Interesting guys in August: Osage County
I am noticing a pattern. Guys in films are being presented as more than heroes (or less than heroes but always more interesting). I first noticed it in The Hurt Locker. This is a story of a guy who is spectacularly heroic but an abysmal failure at taking it to the next level of maturity i.e.. being the Warrior King who can cross the distance between himself and another. Sergeant William James couldn’t stand the fate worse than death of allowing his heart to exist in someone else. He couldn’t see the deeper meaning in buying the groceries and being there for his son.

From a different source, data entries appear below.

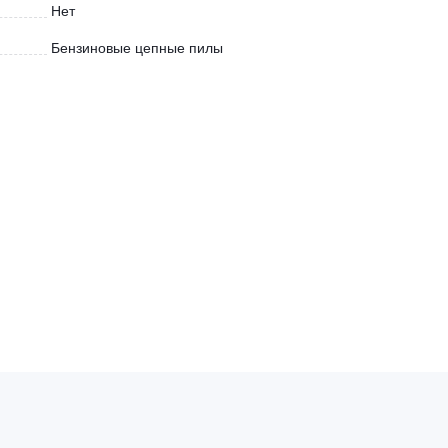
Нет
Бензиновые цепные пилы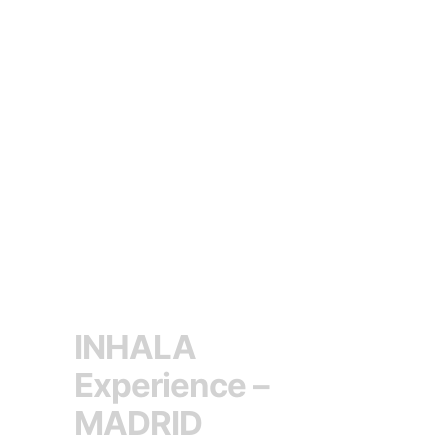
INHALA
Experience –
MADRID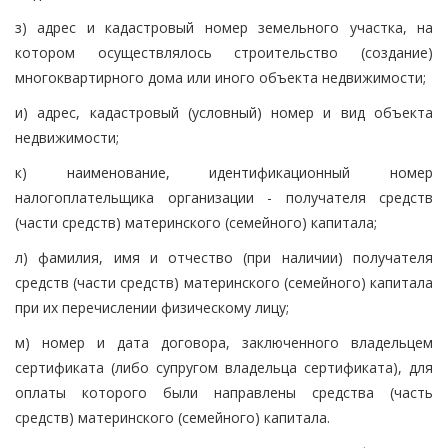
з) адрес и кадастровый номер земельного участка, на
котором осуществлялось строительство (создание)
многоквартирного дома или иного объекта недвижимости;
и) адрес, кадастровый (условный) номер и вид объекта
недвижимости;
к) наименование, идентификационный номер
налогоплательщика организации - получателя средств
(части средств) материнского (семейного) капитала;
л) фамилия, имя и отчество (при наличии) получателя
средств (части средств) материнского (семейного) капитала
при их перечислении физическому лицу;
м) номер и дата договора, заключенного владельцем
сертификата (либо супругом владельца сертификата), для
оплаты которого были направлены средства (часть
средств) материнского (семейного) капитала.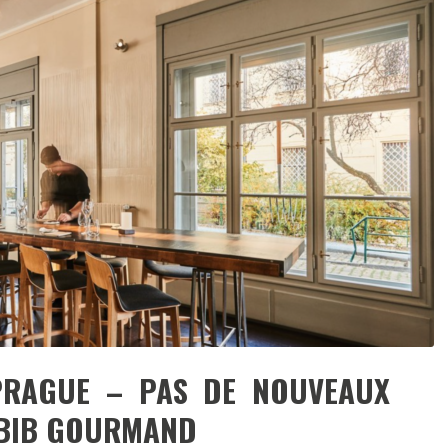
DESTIN DE FEMME
V…DE VOYAGE
PRAGUE – PAS DE NOUVEAUX
 BIB GOURMAND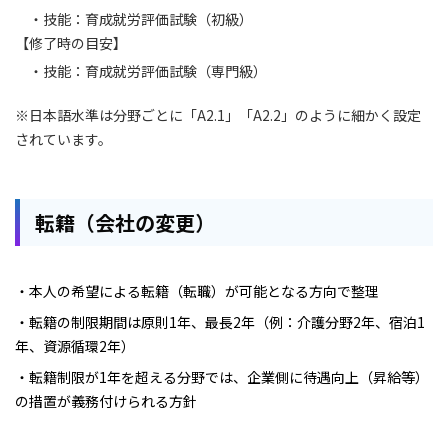
・技能：育成就労評価試験（初級）
【修了時の目安】
・技能：育成就労評価試験（専門級）
※日本語水準は分野ごとに「A2.1」「A2.2」のように細かく設定
されています。
転籍（会社の変更）
・本人の希望による転籍（転職）が可能となる方向で整理
・転籍の制限期間は原則1年、最長2年（例：介護分野2年、宿泊1
年、資源循環2年）
・転籍制限が1年を超える分野では、企業側に待遇向上（昇給等）
の措置が義務付けられる方針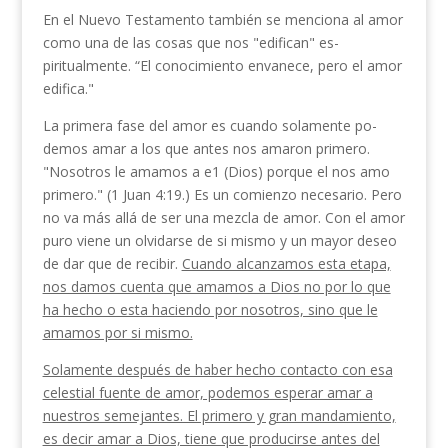
En el Nuevo Testamento también se menciona al amor
como una de las cosas que nos "edifican" es­
piritualmente. “El conocimiento envanece, pero el amor
edifica."
La primera fase del amor es cuando solamente po­
demos amar a los que antes nos amaron primero.
"Nosotros le amamos a e1 (Dios) porque el nos amo
primero." (1 Juan 4:19.) Es un comienzo necesario. Pero
no va más allá de ser una mezcla de amor. Con el amor
puro viene un olvidarse de si mismo y un mayor deseo
de dar que de recibir.
Cuando alcanza­mos esta etapa,
nos damos cuenta que amamos a Dios no por lo que
ha hecho o esta haciendo por nosotros, sino que le
amamos por si mismo.
Solamente después de haber hecho contacto con esa
celestial fuente de amor, podemos esperar amar a
nuestros semejantes. El primero y gran mandamiento,
es decir amar a Dios, tiene que producirse antes del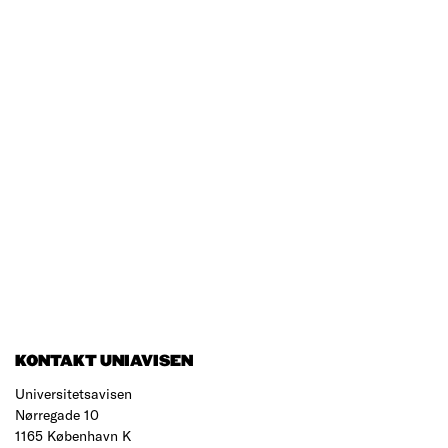
KONTAKT UNIAVISEN
Universitetsavisen
Nørregade 10
1165 København K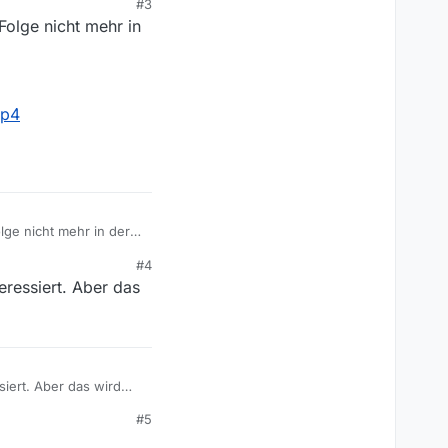
#3
olge nicht mehr in
mp4
ge nicht mehr in der
#4
eressiert. Aber das
siert. Aber das wird
#5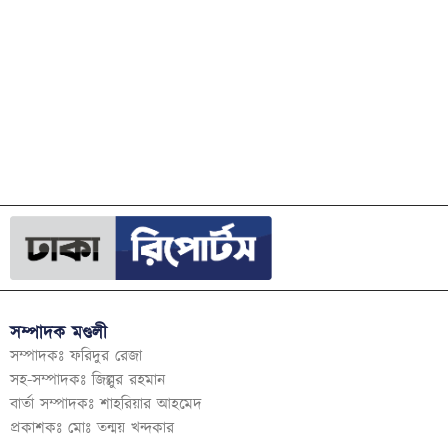
সম্পাদক মণ্ডলী
সম্পাদকঃ ফরিদুর রেজা
সহ-সম্পাদকঃ জিল্লুর রহমান
বার্তা সম্পাদকঃ শাহরিয়ার আহমেদ
প্রকাশকঃ মোঃ তন্ময় খন্দকার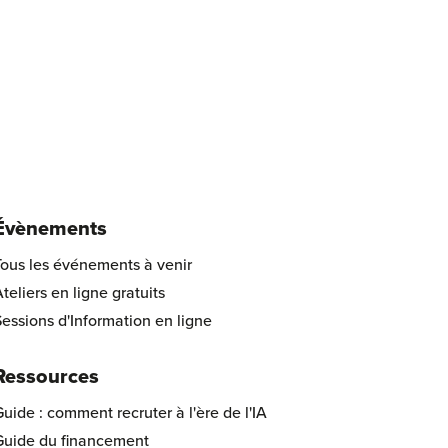
Évènements
Tous les événements à venir
teliers en ligne gratuits
essions d'Information en ligne
Ressources
uide : comment recruter à l'ère de l'IA
Guide du financement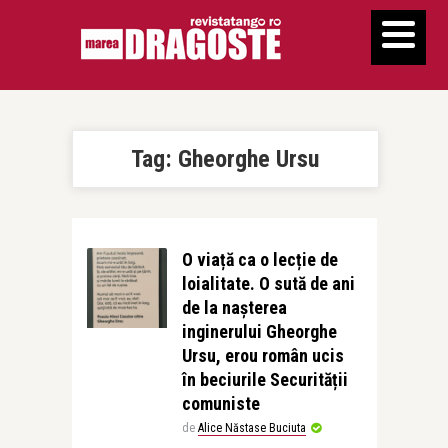
Tag:
Gheorghe Ursu
O viață ca o lecție de
loialitate. O sută de ani
de la nașterea
inginerului Gheorghe
Ursu, erou român ucis
în beciurile Securității
comuniste
de
Alice Năstase Buciuta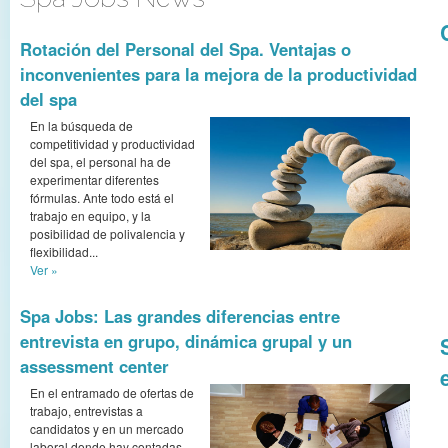
Rotación del Personal del Spa. Ventajas o
inconvenientes para la mejora de la productividad
del spa
En la búsqueda de
competitividad y productividad
del spa, el personal ha de
experimentar diferentes
fórmulas. Ante todo está el
trabajo en equipo, y la
posibilidad de polivalencia y
flexibilidad...
Ver »
Spa Jobs: Las grandes diferencias entre
entrevista en grupo, dinámica grupal y un
assessment center
En el entramado de ofertas de
trabajo, entrevistas a
candidatos y en un mercado
laboral donde hay contadas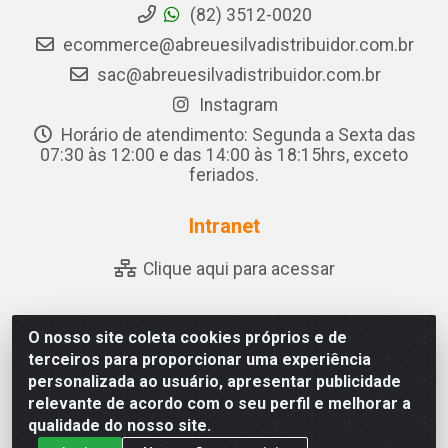
(82) 3512-0020
ecommerce@abreuesilvadistribuidor.com.br
sac@abreuesilvadistribuidor.com.br
Instagram
Horário de atendimento: Segunda a Sexta das
07:30 às 12:00 e das 14:00 às 18:15hrs, exceto
feriados.
Intranet
Clique aqui para acessar
O nosso site coleta cookies próprios e de
Abreu & Silva - Rua Padre Jose de Souza Leite, 265 - Ariado,
terceiros para proporcionar uma experiência
Olho D'Água das Flores/AL - CEP 57.442-000 - CNPJ
personalizada ao usuário, apresentar publicidade
04.790.656/0001-06
relevante de acordo com o seu perfil e melhorar a
qualidade do nosso site.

Enter August: Osage County. We have a family of women and the men who love them (or try to love them). The mother is a Hag. Her unaddressed childhood wounds are causing her to poison those who love her. As she becomes more powerful, she becomes more dangerous. Her husband plays the martyr, and escapes in alcohol until it doesn’t work and then he finds a more permanent escape. What was really needed of him was to stand up for something better he once saw in his wife and help her find a way back to it by building a limit to her bad behaviour. She is out of control and it is not helping her or anyone who loves her. Ultimately she is responsible for addressing her issues but he could be the cold slap that brings her to her senses long enough to get on track. We all need a little help sometimes. It needs to come from someone who loves us and reminds us of what is good in us.

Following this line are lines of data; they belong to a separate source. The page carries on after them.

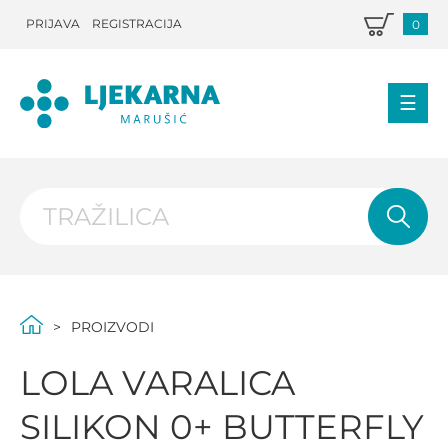
PRIJAVA
REGISTRACIJA
0
PROIZVODI
LOLA VARALICA
SILIKON 0+ BUTTERFLY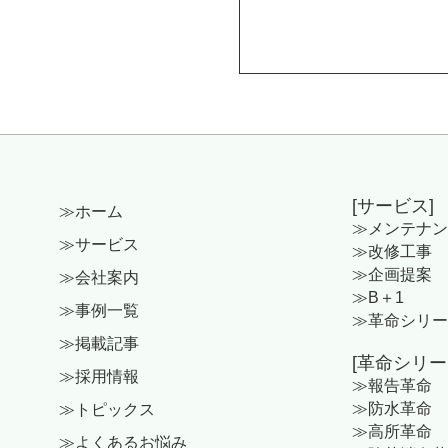
[サービス]
≫ホーム
≫メンテナン
≫サービス
≫改修工事
≫企画提案
≫会社案内
≫B＋1
≫事例一覧
≫革命シリー
≫掲載記事
[革命シリー
≫採用情報
≫報告革命
≫防水革命
≫トピックス
≫高所革命
≫よくあるお悩み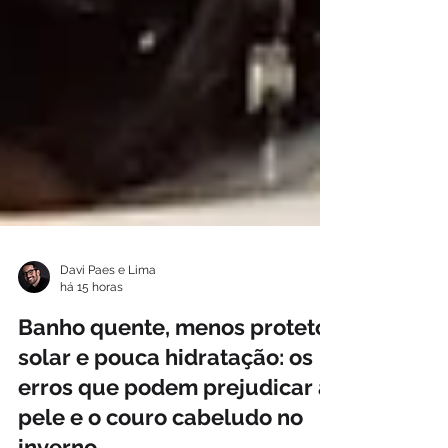
Davi Paes e Lima
há 15 horas
Banho quente, menos protetor
solar e pouca hidratação: os
erros que podem prejudicar a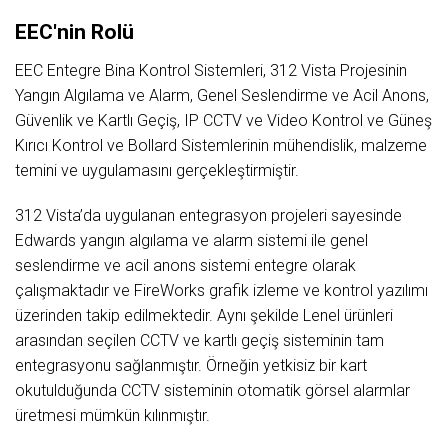
EEC'nin Rolü
EEC Entegre Bina Kontrol Sistemleri, 312 Vista Projesinin
Yangın Algılama ve Alarm, Genel Seslendirme ve Acil Anons,
Güvenlik ve Kartlı Geçiş, IP CCTV ve Video Kontrol ve Güneş
Kırıcı Kontrol ve Bollard Sistemlerinin mühendislik, malzeme
temini ve uygulamasını gerçekleştirmiştir.
312 Vista’da uygulanan entegrasyon projeleri sayesinde
Edwards yangın algılama ve alarm sistemi ile genel
seslendirme ve acil anons sistemi entegre olarak
çalışmaktadır ve FireWorks grafik izleme ve kontrol yazılımı
üzerinden takip edilmektedir. Aynı şekilde Lenel ürünleri
arasından seçilen CCTV ve kartlı geçiş sisteminin tam
entegrasyonu sağlanmıştır. Örneğin yetkisiz bir kart
okutulduğunda CCTV sisteminin otomatik görsel alarmlar
üretmesi mümkün kılınmıştır.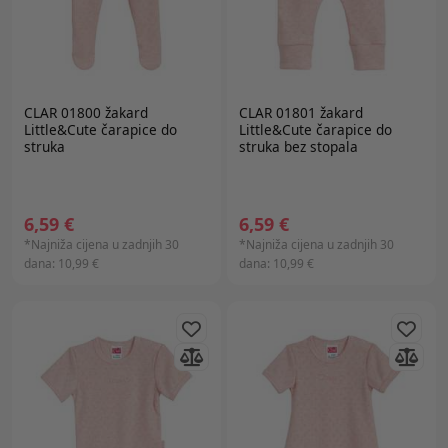
CLAR 01800 žakard
CLAR 01801 žakard
Little&Cute čarapice do
Little&Cute čarapice do
struka
struka bez stopala
6,59 €
6,59 €
*Najniža cijena u zadnjih 30
*Najniža cijena u zadnjih 30
dana:
10,99 €
dana:
10,99 €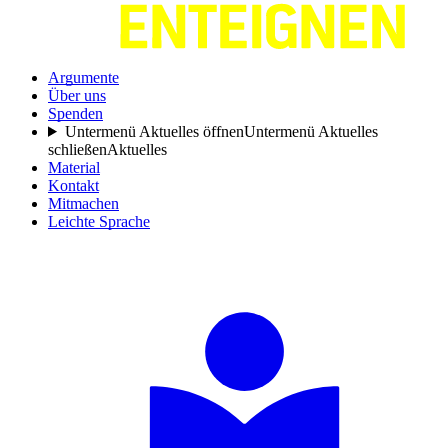
Argumente
Über uns
Spenden
Untermenü Aktuelles öffnen
Untermenü Aktuelles
schließen
Aktuelles
Material
Kontakt
Mitmachen
Leichte Sprache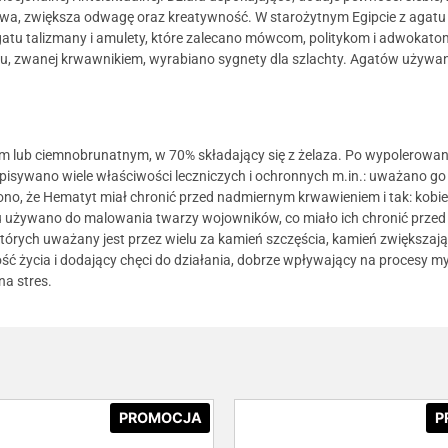
twa, zwiększa odwagę oraz kreatywność. W starożytnym Egipcie z agatu
agatu talizmany i amulety, które zalecano mówcom, politykom i adwokatom
atu, zwanej krwawnikiem, wyrabiano sygnety dla szlachty. Agatów używa
m lub ciemnobrunatnym, w 70% składający się z żelaza. Po wypolerowani
ypisywano wiele właściwości leczniczych i ochronnych m.in.: uważano g
o, że Hematyt miał chronić przed nadmiernym krwawieniem i tak: kobiety
 używano do malowania twarzy wojowników, co miało ich chronić przed
rych uważany jest przez wielu za kamień szczęścia, kamień zwiększający
ć życia i dodający chęci do działania, dobrze wpływający na procesy m
a stres.
PROMOCJA
P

We see this behaviour in the Uncle Charlie (Chris Cooper). He clearly has a warmth for his wife but there comes a point where he will not stay silent about her abusive behaviour. He is the Warrior King and I loved him in that moment (although I did wish it hadn’t taken him decades to figure this out).
It was Julia Robert’s husband Bill (Ewan McGregor) who really pissed me off. He put so much effort into appearing to be the sane, level headed one to his daughter.. Bill makes the point that he was the one trying to be loving by placing his hand on his wife’s knee while driving with the daughter in the back. So desperate to feed his ego with an image of being a nice guy he puts his efforts into making a bond with his daughter. She is young and easy to impress. He never notices how his behaviour is driving a wedge between mother and daughter to the detriment of both. He is only thinking of preserving his self image. Of all the things worth preserving in these relationships, he picks the one thing that should die. I found it to be truly haunting when the daughter drives off with the dad completely unaware of how she is being used.

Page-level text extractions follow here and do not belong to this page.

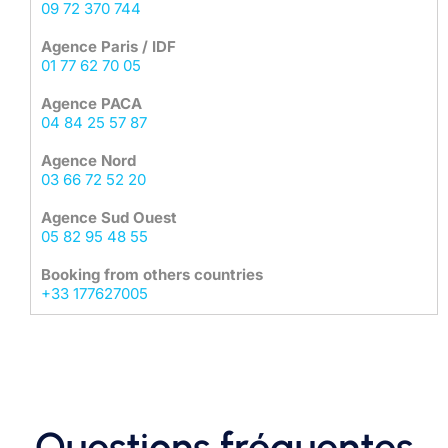
09 72 370 744
Agence Paris / IDF
01 77 62 70 05
Agence PACA
04 84 25 57 87
Agence Nord
03 66 72 52 20
Agence Sud Ouest
05 82 95 48 55
Booking from others countries
+33 177627005
Questions fréquentes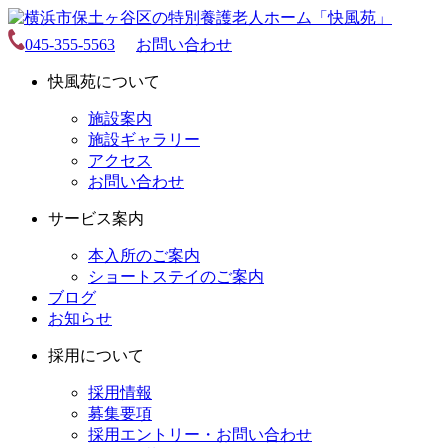
045-355-5563
お問い合わせ
快風苑について
施設案内
施設ギャラリー
アクセス
お問い合わせ
サービス案内
本入所のご案内
ショートステイのご案内
ブログ
お知らせ
採用について
採用情報
募集要項
採用エントリー・お問い合わせ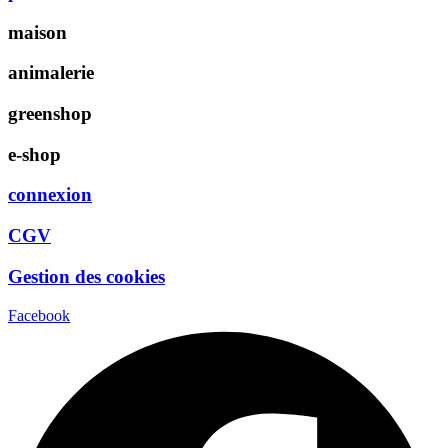
maison
animalerie
greenshop
e-shop
connexion
CGV
Gestion des cookies
Facebook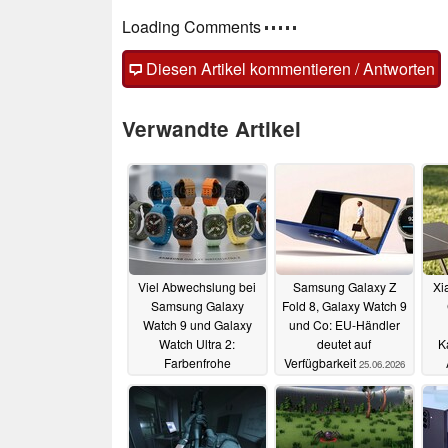
Kommentare
Fragen, Anregungen, zusätzliche Informatione
(auch ohne Anmeldung möglich)!
Diesen Artikel kommentieren / Antworten
Verwandte Artikel
Viel Abwechslung bei
Samsung Galaxy Z
Xi
Samsung Galaxy
Fold 8, Galaxy Watch 9
Watch 9 und Galaxy
und Co: EU-Händler
Watch Ultra 2:
deutet auf
K
Farbenfrohe
Verfügbarkeit
25.06.2026
Armbandflut geleakt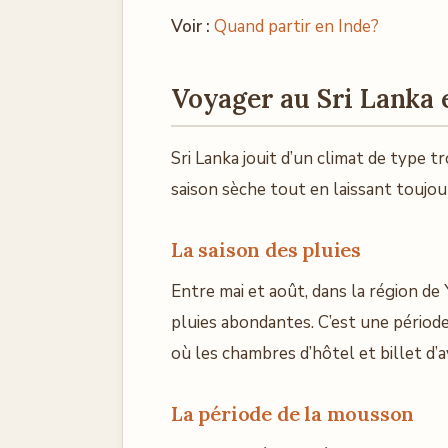
Voir :
Quand partir en Inde?
Voyager au Sri Lanka e
Sri Lanka jouit d’un climat de type 
saison sèche tout en laissant toujour
La saison des pluies
Entre mai et août, dans la région de Y
pluies abondantes. C’est une période
où les chambres d’hôtel et billet d’a
La période de la mousson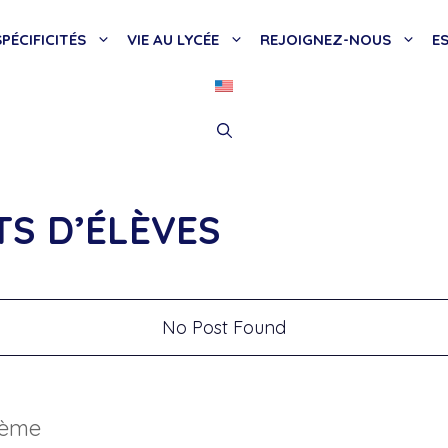
PÉCIFICITÉS
VIE AU LYCÉE
REJOIGNEZ-NOUS
E
TS D’ÉLÈVES
No Post Found
hème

This is the same daughter-father relationship as the one seen in Saving Mr. Banks. The father puts his effort into forming a bond with his daughter because she is a representation of the feminine but in a naive way, completely accepting of his weaknesses. The daughter grows into a woman that is stuck in a cycle of trying to save her father and be true to their bond. But it was a misplaced bond. He didn’t model the type of love she should expect for herself by loving her mother in an adult way. Instead he made his daughter his ally in his weakness. A truly coward-like move.
It is rewarding and somehow hopeful to see movies exploring the roles of men in a more nuanced way. There is a quest for maturity beyond the hero that is wonderful to see.